All that hot afternoon we made our slow way through dense military traffic and in the evening we rejoined our regiment and found it shaken and bloodied in defeat.

A white-faced Dicky Bird almost wept with relief at seeing Duffy.

“The colonel’s wounded and gone down the line,” he lamented. “Kennedy’s hit and half delirious. There’s
nobody
left to clean up the mess!” He paused to run his hands through his hair and down over his face as if trying to sweep away some shadow we could not see. “Oh my God, Squib, it was a massacre!”

“All right now, sir,” Duffy spoke soothingly as to a child. “I’ll get on with it.”

He swung briskly out the door, and I followed him in search of Seven Platoon. I found the twenty or so survivors huddled about a tea fire in a nearby field; and as Corporal Hill described what had happened, I found myself silently thanking whatever gods there be for having kept me out of it.

“It was a bloody schlemozzle right from the start. The RCRs were sent off down the road from Assoro with a squadron of tanks and ran smack into an ambush in some hills just beyond the next village—place called Nissoria. They lost a hell of a lot of men and a bunch of tanks, and any goddamn fool should have known after that those hills were held in strength, but we were ordered right on in there anyway. No reconnaissance, no artillery fire to soften things up, no tanks, no
nothing
—and it was pitch-dark by then. Supposed to be a surprise attack! Jesus H. Christ, it was that all right—a fucking big surprise for us...
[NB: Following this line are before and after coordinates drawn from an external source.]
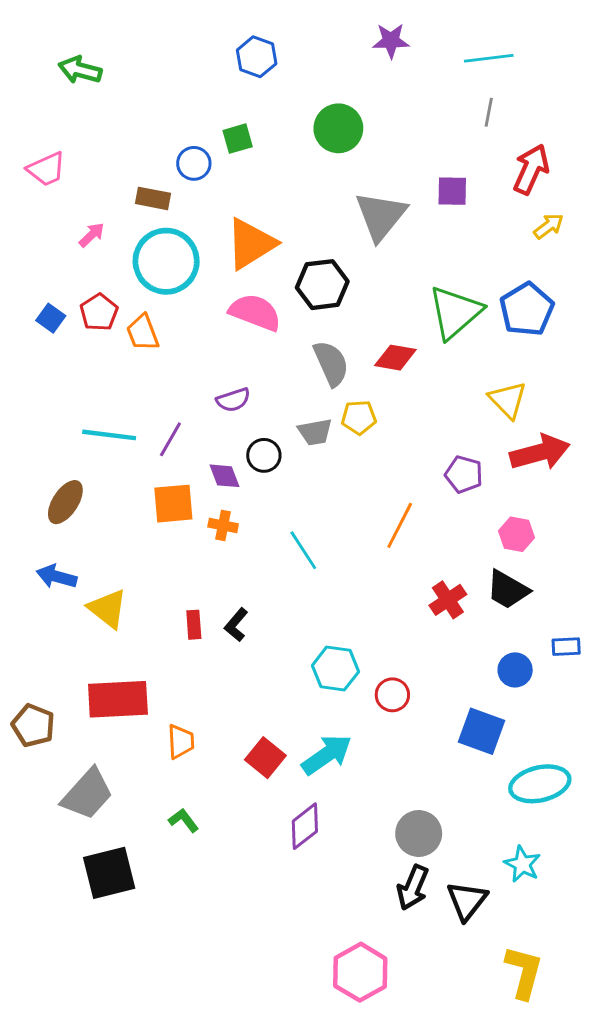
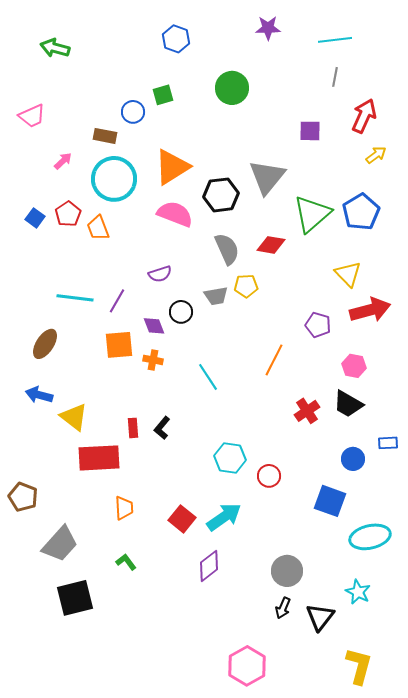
gray triangle: (381, 216) -> (267, 177), moved
red rectangle: (118, 699) -> (99, 458), moved
black arrow: (413, 888) -> (283, 608), size x0.7

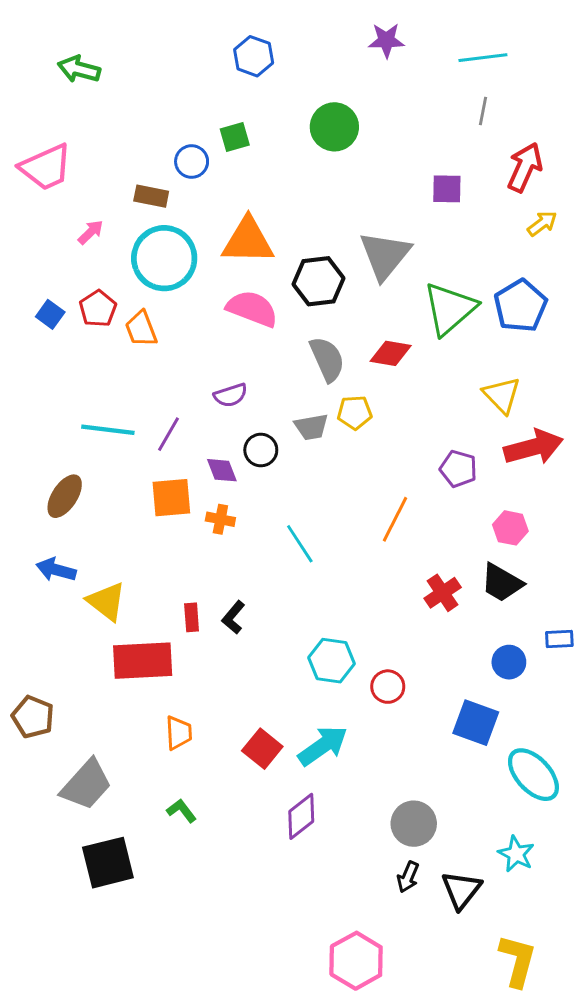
pink trapezoid: (32, 116) -> (46, 167), size x1.4
orange triangle: (172, 167) -> (248, 241), turned 33
cyan ellipse: (370, 537) -> (533, 775), turned 60

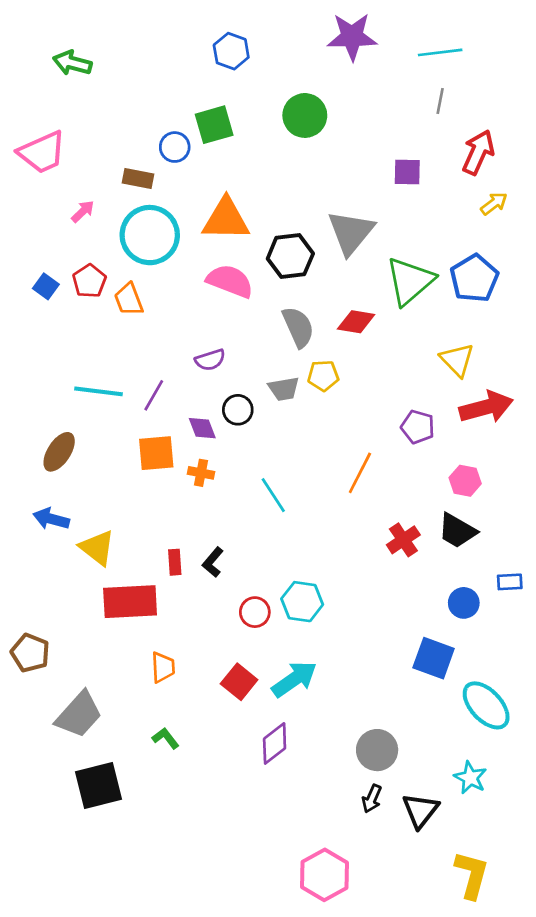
purple star: (386, 40) -> (352, 37), size x1.5
green square: (235, 137) -> (214, 125), size x1.4
red circle: (388, 687) -> (255, 612), moved

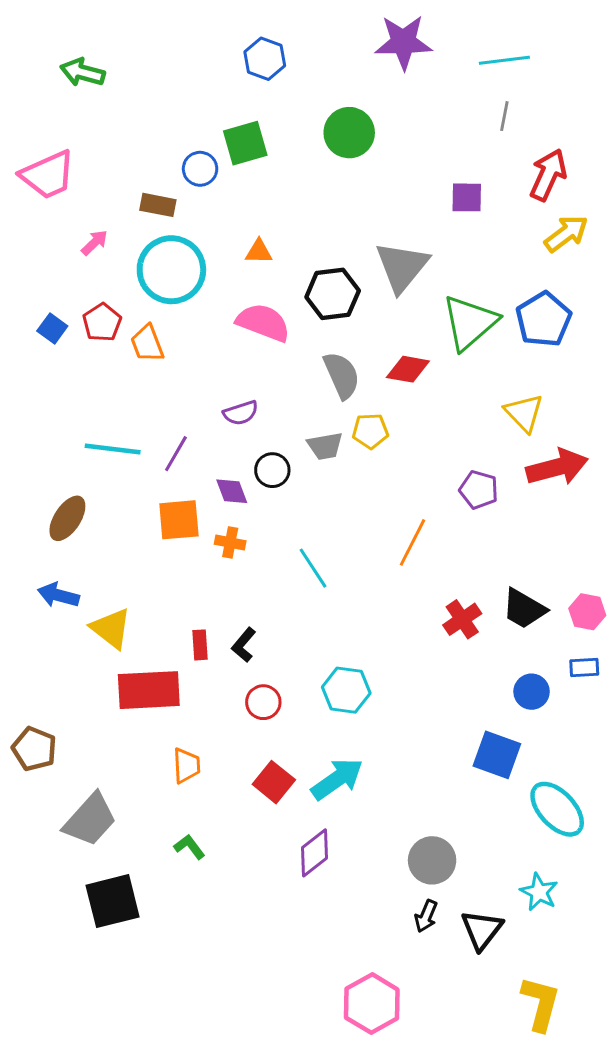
yellow arrow: (494, 204) -> (566, 234), size x1.4
orange triangle: (226, 219) -> (259, 252), size x0.5
pink hexagon: (465, 481) -> (587, 612), moved
red circle: (255, 612) -> (263, 702), moved

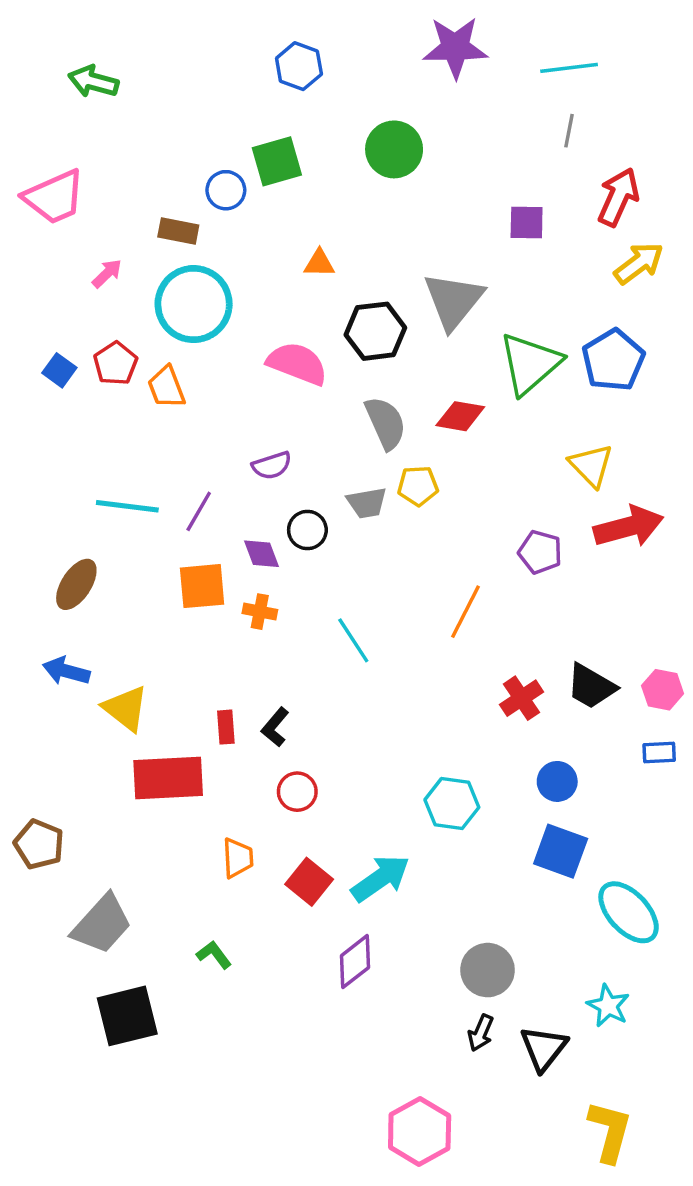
orange triangle: (259, 252) -> (319, 263), moved
cyan hexagon: (346, 690) -> (452, 804), moved
blue circle: (532, 692) -> (557, 781), moved
orange trapezoid: (186, 765) -> (238, 858), moved

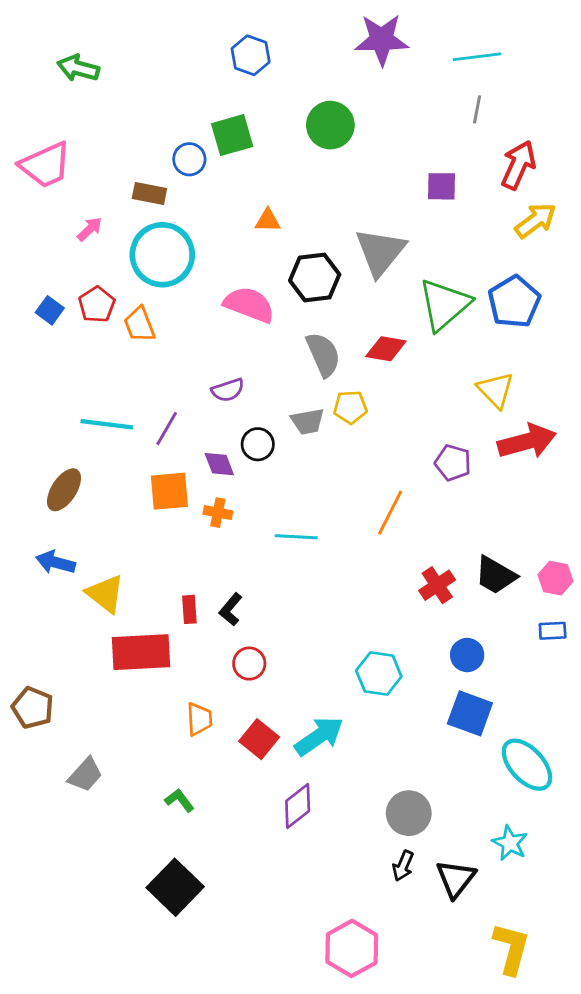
cyan line: (353, 640) -> (296, 537), turned -54
gray trapezoid: (102, 924) -> (85, 775), size x0.7
black square: (127, 1016) -> (175, 887), moved, turned -32

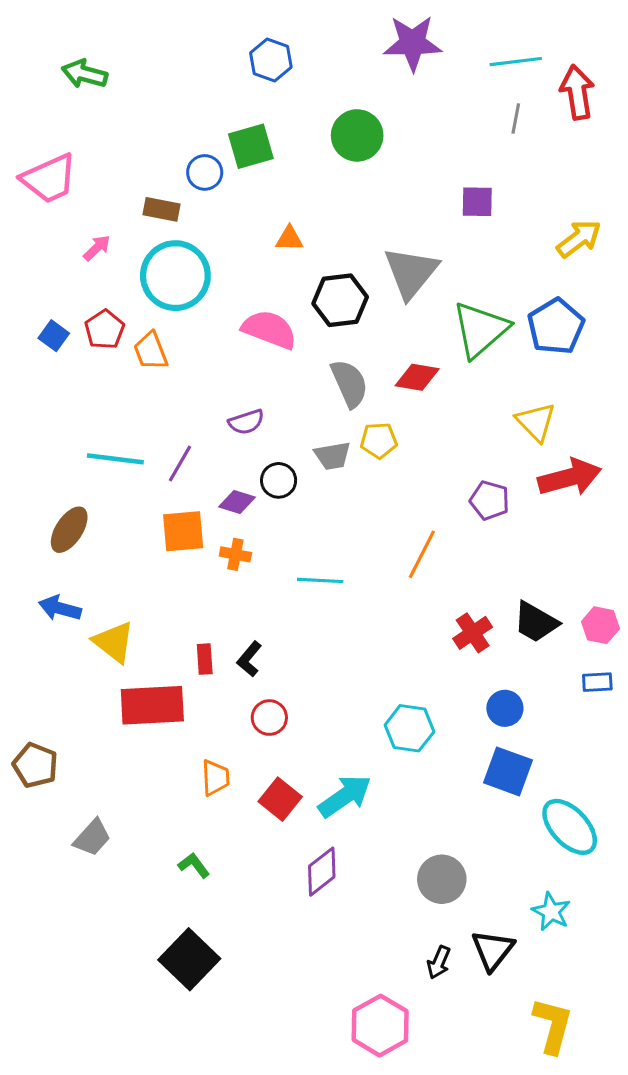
red arrow: (518, 165) -> (577, 92), moved, turned -33
purple diamond: (219, 464) -> (237, 502), turned -52
black arrow: (403, 866) -> (439, 962), moved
“Jerry let the forward companies, us and Charley, get halfway up the slopes, then he lit the place up with star shells like it was Maple Leaf Gardens on a Saturday night, and started to pour the shit onto us from all directions. It was blood and guts from then on in! Tweedsmuir must’ve got hit pretty near right away, then Kennedy stopped one and by then nobody knew what the hell was happening. It was every man for himself. Some crawled back on their bellies. Some guys were too scared to move and Jerry picked ’em up and put ’em in the bag next morning. Some was dead, and some so shot-up they couldn’t move...

“A.K. Long was one of them. A mortar bomb smashed both his legs and filled his guts with shrapnel. He was no more’n a hop and a skip away from me, and when it began to get light I could see him sitting with his back to a banged-up tree, looking as calm as if he was on a village green in England. I was flat on my belly with three or four others, trying to figure how the hell we were going to get out of there, and I figured we had to at least
try
and get A.K. out too.

“He wasn’t having any. I told him to try and crawl across to us. He just shook his head and took out that goddamn old pipe of his and lit her up. And then, by Jesus, he hauls out some book or other and starts to read...

“You couldn’t believe it! All that shit flying about and him sitting there reading a goddamn book! Finally he calls over at me: ‘Get out of here, Hill. The Jerry medics will look after me.’ Just then somebody laid down some smoke and it was our only chance so we got cracking fast... Old A.K. Long! He was a right good son of a bitch.”